We know from manuscripts, belonging to Harriot, that he was engaged in deep studies of optics at Syon by 1597. Although in his manuscripts it states that he had discovered the sine law of refraction of light before 1597. The precise date of Harriot’s important discovery was July 1601. As with all his other mathematical discoveries, however, Harriot did not publish his findings. It is somewhat ironic, that Snell…to whom the discovery of this law is now attributed…was not the first to publish the result. Snell’s discovery was in 1621, about 20 years after Harriot’s discovery, but the result was not published until Descartes put it in print in 1637. He considered more complex systems and employed Christopher Tooke as a lens grinder from early 1605. His work on light now moved to the dispersion of light into colors. He began to develop a theory for the rainbow By 1606, Johannes Kepler had heard of the remarkable results on optics achieved by Harriot. Kepler wrote to Harriot, but the correspondence never really achieved any significant exchange of ideas. Perhaps Harriot was too wary of the difficulties that his work had nearly brought on him, or perhaps he did, as he claimed to Kepler, still intend to publish his results.

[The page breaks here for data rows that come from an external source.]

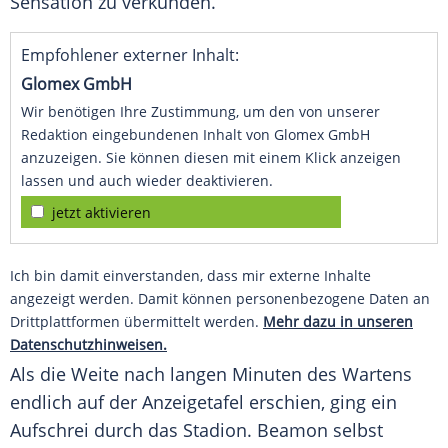
Sensation
zu verkünden.
Empfohlener externer Inhalt:
Glomex GmbH
Wir benötigen Ihre Zustimmung, um den von unserer
Redaktion eingebundenen Inhalt von Glomex GmbH
anzuzeigen. Sie können diesen mit einem Klick anzeigen
lassen und auch wieder deaktivieren.
jetzt aktivieren
Ich bin damit einverstanden, dass mir externe Inhalte
angezeigt werden. Damit können personenbezogene Daten an
Drittplattformen übermittelt werden.
Mehr dazu in unseren
Datenschutzhinweisen.
Als die Weite nach langen Minuten des Wartens
endlich auf der
Anzeigetafel
erschien, ging ein
Aufschrei
durch das
Stadion
.
Beamon
selbst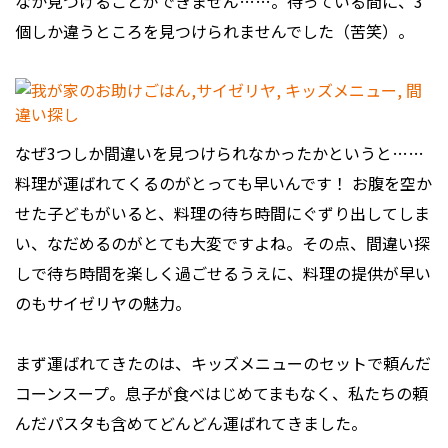
なか見つけることができません……。待っている間に、3
個しか違うところを見つけられませんでした（苦笑）。
なぜ3つしか間違いを見つけられなかったかというと……
料理が運ばれてくるのがとっても早いんです！ お腹を空か
せた子どもがいると、料理の待ち時間にぐずり出してしま
い、なだめるのがとても大変ですよね。その点、間違い探
しで待ち時間を楽しく過ごせるうえに、料理の提供が早い
のもサイゼリヤの魅力。
まず運ばれてきたのは、キッズメニューのセットで頼んだ
コーンスープ。息子が食べはじめてまもなく、私たちの頼
んだパスタも含めてどんどん運ばれてきました。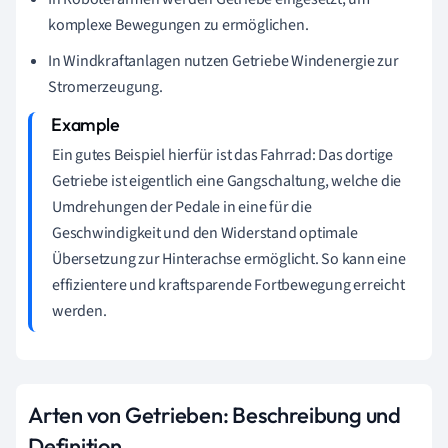
komplexe Bewegungen zu ermöglichen.
In Windkraftanlagen nutzen Getriebe Windenergie zur
Stromerzeugung.
Ein gutes Beispiel hierfür ist das Fahrrad: Das dortige
Getriebe ist eigentlich eine Gangschaltung, welche die
Umdrehungen der Pedale in eine für die
Geschwindigkeit und den Widerstand optimale
Übersetzung zur Hinterachse ermöglicht. So kann eine
effizientere und kraftsparende Fortbewegung erreicht
werden.
Arten von Getrieben: Beschreibung und
Definition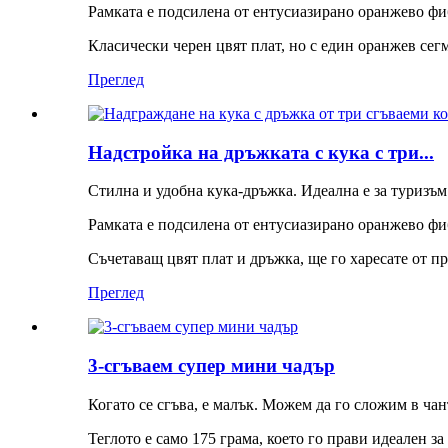
Рамката е подсилена от ентусиазирано оранжево фиб
Класически черен цвят плат, но с един оранжев сегм
Преглед
Надстройка на дръжката с кука с три...
Стилна и удобна кука-дръжка. Идеална е за туризъм
Рамката е подсилена от ентусиазирано оранжево фиб
Съчетаващ цвят плат и дръжка, ще го харесате от пр
Преглед
3-сгъваем супер мини чадър
Когато се сгъва, е малък. Можем да го сложим в чан
Теглото е само 175 грама, което го прави идеален за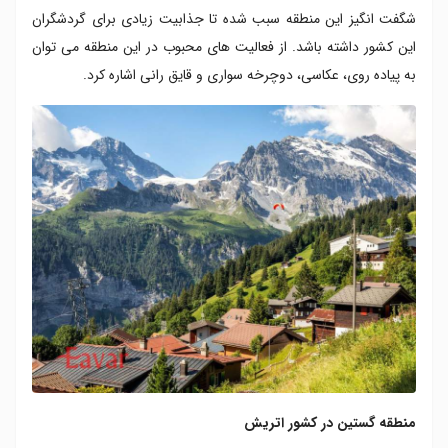
شگفت انگیز این منطقه سبب شده تا جذابیت زیادی برای گردشگران
این کشور داشته باشد. از فعالیت های محبوب در این منطقه می توان
به پیاده روی، عکاسی، دوچرخه سواری و قایق رانی اشاره کرد.
منطقه گستین در کشور اتریش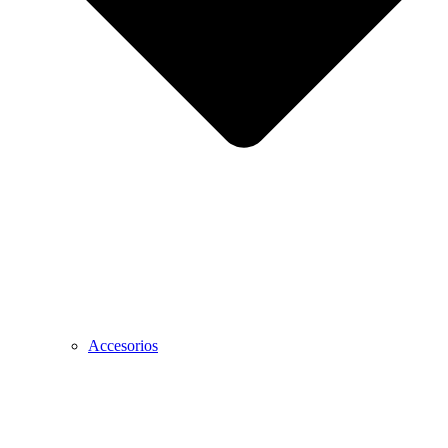
Accesorios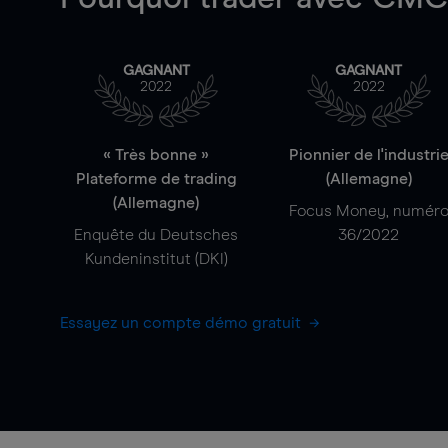
GAGNANT
GAGNANT
2022
2022
« Très bonne »
Pionnier de l'industri
Plateforme de trading
(Allemagne)
(Allemagne)
Focus Money, numér
Enquête du Deutsches
36/2022
Kundeninstitut (DKI)
Essayez un compte démo gratuit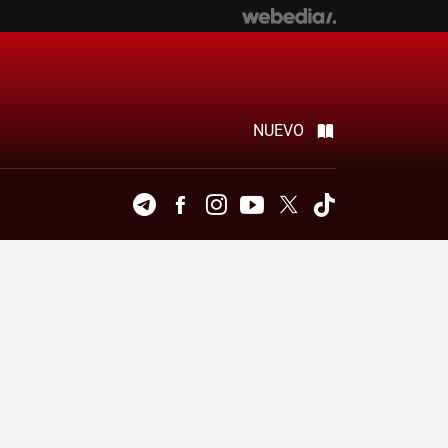
NUEVO
Telegram
Facebook
Instagram
Youtube
Twitter
Tiktok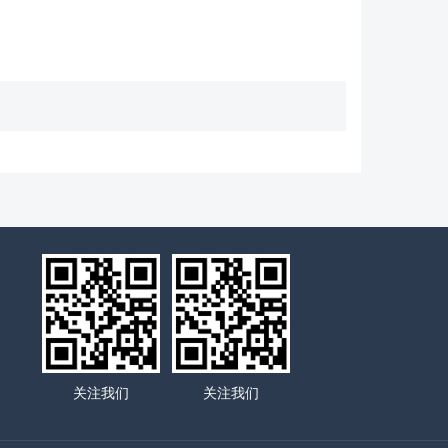
关注我们
关注我们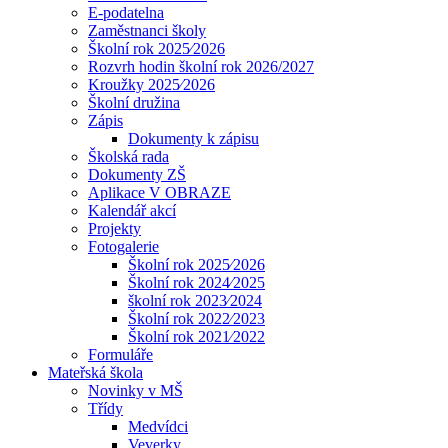
E-podatelna
Zaměstnanci školy
Školní rok 2025⁄2026
Rozvrh hodin školní rok 2026/2027
Kroužky 2025⁄2026
Školní družina
Zápis
Dokumenty k zápisu
Školská rada
Dokumenty ZŠ
Aplikace V OBRAZE
Kalendář akcí
Projekty
Fotogalerie
Školní rok 2025⁄2026
Školní rok 2024⁄2025
školní rok 2023⁄2024
Školní rok 2022⁄2023
Školní rok 2021⁄2022
Formuláře
Mateřská škola
Novinky v MŠ
Třídy
Medvídci
Veverky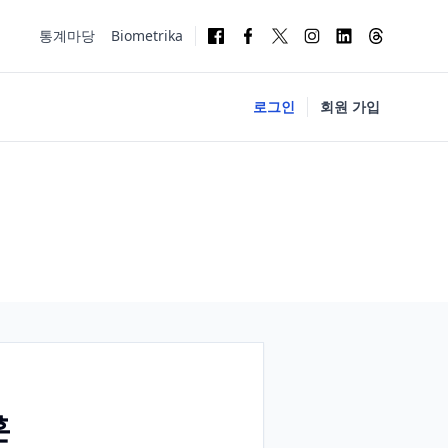
통계마당
Biometrika
로그인
회원 가입
훈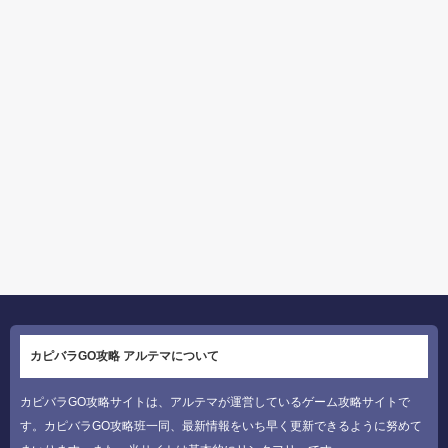
カピバラGO攻略 アルテマについて
カピバラGO攻略サイトは、アルテマが運営しているゲーム攻略サイトで
す。カピバラGO攻略班一同、最新情報をいち早く更新できるように努めて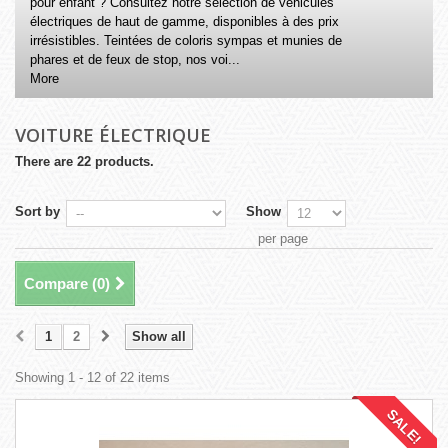
pour enfant ? Consultez notre sélection de véhicules
électriques de haut de gamme, disponibles à des prix
irrésistibles. Teintées de coloris sympas et munies de
phares et de feux de stop, nos voi...
More
VOITURE ÉLECTRIQUE
There are 22 products.
Sort by
Show
per page
Compare (
0
)
1
2
Show all
Showing 1 - 12 of 22 items
SALE!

The appearance of a comet attracted Harriot’s attention and turned his scientific mind towards astronomy. He observed a comet on September 17, 1607 from Ilfracombe which would later be identified as Halley’s Comet. Kepler had discovered the comet six days earlier, but it would be the observations of Harriot and his friend…and student, William Lower which eventually were used by Friedrich Wilhelm Bessel to compute its orbit. His astronomy was now back in the forefront of his mind, and Harriot went on to make the earliest telescopic observations in England. On July 26, 1609 at 9pm, he sketched the Moon, after viewing it through a telescope with a magnification of 6. He sketched the Moon again a year later on July 17, 1610, by this time he had a telescope giving him a magnification of 10. Soon he had constructed a telescope with a magnification of 20, then by April 1611 he had a 32 magnification telescope. While mapping the moon might seem to some like a minor achievement, it inspired him to continuously improve the telescope.